▸ INPUT DATA:
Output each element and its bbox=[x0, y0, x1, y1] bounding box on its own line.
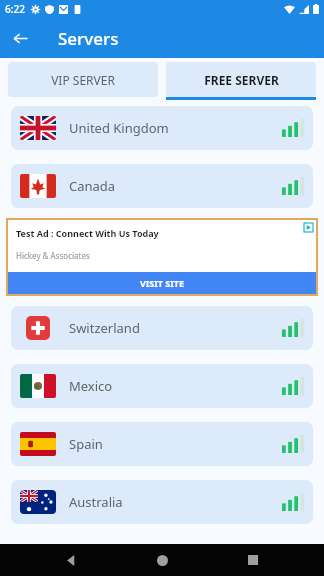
button[interactable]: Spain bbox=[11, 422, 313, 466]
button[interactable]: Mexico bbox=[11, 364, 313, 408]
staticText: Mexico bbox=[69, 377, 113, 395]
staticText: United Kingdom bbox=[69, 119, 169, 137]
staticText: Servers bbox=[58, 27, 119, 50]
button[interactable]: Switzerland bbox=[11, 306, 313, 350]
button[interactable]: Recents bbox=[233, 544, 273, 576]
staticText: VIP SERVER bbox=[51, 72, 115, 88]
button[interactable]: Back bbox=[0, 18, 40, 58]
button[interactable]: FREE SERVER bbox=[166, 62, 316, 100]
staticText: Switzerland bbox=[69, 319, 140, 337]
button[interactable]: United Kingdom bbox=[11, 106, 313, 150]
button[interactable]: Canada bbox=[11, 164, 313, 208]
staticText: FREE SERVER bbox=[204, 72, 279, 88]
staticText: 6:22 bbox=[5, 2, 25, 16]
staticText: VISIT SITE bbox=[140, 277, 185, 289]
button[interactable]: Home bbox=[142, 544, 182, 576]
staticText: Australia bbox=[69, 493, 123, 511]
staticText: Hickey & Associates bbox=[16, 250, 90, 261]
staticText: Spain bbox=[69, 435, 103, 453]
button[interactable]: Back bbox=[51, 544, 91, 576]
button[interactable]: VISIT SITE bbox=[8, 272, 316, 294]
button[interactable]: Australia bbox=[11, 480, 313, 524]
staticText: Test Ad : Connect With Us Today bbox=[16, 227, 159, 239]
staticText: Canada bbox=[69, 177, 116, 195]
button[interactable]: VIP SERVER bbox=[8, 62, 158, 100]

▸ TRY IT: The answer consists of the records repeated exactly, without any images.

▸ FINAL ANSWER:
Output each element and its bbox=[x0, y0, x1, y1] bounding box on its own line.
button[interactable]: Spain bbox=[11, 422, 313, 466]
button[interactable]: Mexico bbox=[11, 364, 313, 408]
staticText: Mexico bbox=[69, 377, 113, 395]
staticText: United Kingdom bbox=[69, 119, 169, 137]
staticText: Servers bbox=[58, 27, 119, 50]
button[interactable]: Switzerland bbox=[11, 306, 313, 350]
button[interactable]: Recents bbox=[233, 544, 273, 576]
staticText: VIP SERVER bbox=[51, 72, 115, 88]
button[interactable]: Back bbox=[0, 18, 40, 58]
button[interactable]: FREE SERVER bbox=[166, 62, 316, 100]
staticText: Switzerland bbox=[69, 319, 140, 337]
button[interactable]: United Kingdom bbox=[11, 106, 313, 150]
button[interactable]: Canada bbox=[11, 164, 313, 208]
staticText: FREE SERVER bbox=[204, 72, 279, 88]
staticText: 6:22 bbox=[5, 2, 25, 16]
staticText: VISIT SITE bbox=[140, 277, 185, 289]
button[interactable]: Home bbox=[142, 544, 182, 576]
staticText: Australia bbox=[69, 493, 123, 511]
staticText: Hickey & Associates bbox=[16, 250, 90, 261]
staticText: Spain bbox=[69, 435, 103, 453]
button[interactable]: Back bbox=[51, 544, 91, 576]
button[interactable]: VISIT SITE bbox=[8, 272, 316, 294]
button[interactable]: Australia bbox=[11, 480, 313, 524]
staticText: Test Ad : Connect With Us Today bbox=[16, 227, 159, 239]
staticText: Canada bbox=[69, 177, 116, 195]
button[interactable]: VIP SERVER bbox=[8, 62, 158, 100]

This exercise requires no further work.